Lee also sees the need to constantly review the courses provided by training centres so as to stay relevant in a changing world. He believes that reskilling and upskilling should include aspects such as soft skills, new technology adoption, cross-functional skill sets, critical thinking and tactical execution.

He also believes trainers form an important part of the equation in enhancing an effective training framework. “Trainers or instructors must have good qualities and skills to deliver the outcomes. A critical assessment of the training providers’ performance with the setting of key performance indicators, criteria and guidelines are necessary to ensure better governance of the training fund,” he adds.

Unemployment eases in September

The unemployment rate eased to 4.6% in September from 4.7% in August. The total unemployed figures stood at 737,500 in September. While the monthly numbers showed some easing, UOB (M) Bhd economist Julia Goh notes in her report that the percentage of long-term unemployed persons continued to edge higher to 15.5% of the total of those unemployed for 6 to 12 months and 9% of the total of those unemployed for more than one year.

Yeah believes that the unemployment rate could see some “sticky” numbers or an uptick in the coming months due to the resurgence of the coronavirus and the expiration of some incentives provided in the stimulus packages this year. “There is increasing concern that some of the large and mid-sized firms that are not eligible for the relief measures and fiscal incentives may begin downsizing or closure due to prolonged low business volume and uncertain recovery prospects,” he says.

The government expects the unemployment rate to improve to 3.5% in 2021 from 4.2% in 2020.

SERC’s Lee says it will take a longer time for the unemployment rate to return to pre-pandemic levels on account of the current resurgence. In 2018/19, the number of unemployed persons averaged at 516,450. He expects the unemployment rate to reach 4.8% in 2020 and trend lower to 4.5% in 2021.

In Budget 2021, tabled on Nov 6, there was about RM9 billion worth of measures to generate and retain jobs, notes Goh, including hiring incentives, reskilling and upskilling programmes, short-term employment programmes in the public sector and government-linked companies, a targeted wage subsidy programme for the tourism and retail sectors, and placement programmes for airline employees.
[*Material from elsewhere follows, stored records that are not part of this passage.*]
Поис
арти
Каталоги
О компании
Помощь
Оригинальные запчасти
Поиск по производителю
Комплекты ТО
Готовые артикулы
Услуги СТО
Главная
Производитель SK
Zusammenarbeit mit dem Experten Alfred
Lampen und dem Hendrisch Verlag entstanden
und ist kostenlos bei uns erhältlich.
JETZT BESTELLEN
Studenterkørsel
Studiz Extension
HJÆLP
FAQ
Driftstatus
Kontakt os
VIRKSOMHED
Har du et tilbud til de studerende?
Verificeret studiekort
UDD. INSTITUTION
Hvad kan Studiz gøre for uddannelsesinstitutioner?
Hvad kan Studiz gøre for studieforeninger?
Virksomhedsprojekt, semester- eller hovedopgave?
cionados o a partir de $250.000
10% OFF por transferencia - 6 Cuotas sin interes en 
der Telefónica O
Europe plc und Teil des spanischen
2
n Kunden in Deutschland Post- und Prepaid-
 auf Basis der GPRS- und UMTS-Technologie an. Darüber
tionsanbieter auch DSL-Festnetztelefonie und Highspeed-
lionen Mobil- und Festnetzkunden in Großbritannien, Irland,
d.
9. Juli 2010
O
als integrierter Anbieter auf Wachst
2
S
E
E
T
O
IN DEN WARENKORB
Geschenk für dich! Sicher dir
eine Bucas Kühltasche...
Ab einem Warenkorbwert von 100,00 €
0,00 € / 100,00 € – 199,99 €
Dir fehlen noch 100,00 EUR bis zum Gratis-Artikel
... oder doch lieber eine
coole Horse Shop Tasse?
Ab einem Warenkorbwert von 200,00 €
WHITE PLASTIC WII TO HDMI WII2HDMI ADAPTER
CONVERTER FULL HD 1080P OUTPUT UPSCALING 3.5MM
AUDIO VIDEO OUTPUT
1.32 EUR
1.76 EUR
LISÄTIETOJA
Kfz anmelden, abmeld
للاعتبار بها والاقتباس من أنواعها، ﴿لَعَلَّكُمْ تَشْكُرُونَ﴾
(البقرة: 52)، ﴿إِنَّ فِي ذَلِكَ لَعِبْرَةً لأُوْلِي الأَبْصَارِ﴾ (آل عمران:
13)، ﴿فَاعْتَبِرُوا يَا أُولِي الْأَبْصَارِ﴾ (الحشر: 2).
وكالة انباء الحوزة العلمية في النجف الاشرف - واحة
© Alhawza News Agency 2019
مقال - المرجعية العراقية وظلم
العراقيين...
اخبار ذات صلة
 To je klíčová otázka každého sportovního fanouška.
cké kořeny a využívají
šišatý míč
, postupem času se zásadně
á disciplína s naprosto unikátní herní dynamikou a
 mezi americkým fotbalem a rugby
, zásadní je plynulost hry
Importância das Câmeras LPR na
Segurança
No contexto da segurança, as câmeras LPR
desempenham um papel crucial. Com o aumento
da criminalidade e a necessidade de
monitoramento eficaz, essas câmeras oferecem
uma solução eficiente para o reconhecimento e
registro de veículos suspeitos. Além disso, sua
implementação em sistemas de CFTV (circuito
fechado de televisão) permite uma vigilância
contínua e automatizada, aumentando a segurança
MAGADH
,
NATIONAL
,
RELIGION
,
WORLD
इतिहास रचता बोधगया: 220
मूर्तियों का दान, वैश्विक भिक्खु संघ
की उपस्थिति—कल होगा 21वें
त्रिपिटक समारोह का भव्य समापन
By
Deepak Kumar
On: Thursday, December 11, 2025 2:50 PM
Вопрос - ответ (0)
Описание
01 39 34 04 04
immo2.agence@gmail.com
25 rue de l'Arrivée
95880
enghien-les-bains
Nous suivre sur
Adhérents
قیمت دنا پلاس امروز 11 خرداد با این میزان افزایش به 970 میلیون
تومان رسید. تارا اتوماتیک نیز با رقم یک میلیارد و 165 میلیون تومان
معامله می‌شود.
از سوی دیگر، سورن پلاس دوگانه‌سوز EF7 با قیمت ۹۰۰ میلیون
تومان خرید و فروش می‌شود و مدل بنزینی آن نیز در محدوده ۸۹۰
The question is whether these measures outlined under the recent budget would depend on the ability to contain the current Covid-19 outbreak and minimise the economic impact of the Conditional MCO in affected areas, says Yeah. “It is likely that the setback in the recovery process could result in more firms and businesses downsizing further or exiting altogether, especially those that have exhausted their financial buffers amid the weakened business recovery. Rather than inching downwards, we may see some persistence or reversal in the unemployment trend.”

Yeah believes that the key to achieving the government’s forecast of a 3.5% unemployment rate lies in the success of the budgetary measures in attracting new investments and improving the business environment so that 250,000 jobs can be created to bring down the unemployment rate to its target by end-2021. “For sustainable employment creation, firms and businesses must be in a position to expand capacity or invest in new ventures, thereby boosting the demand for labour,” he says.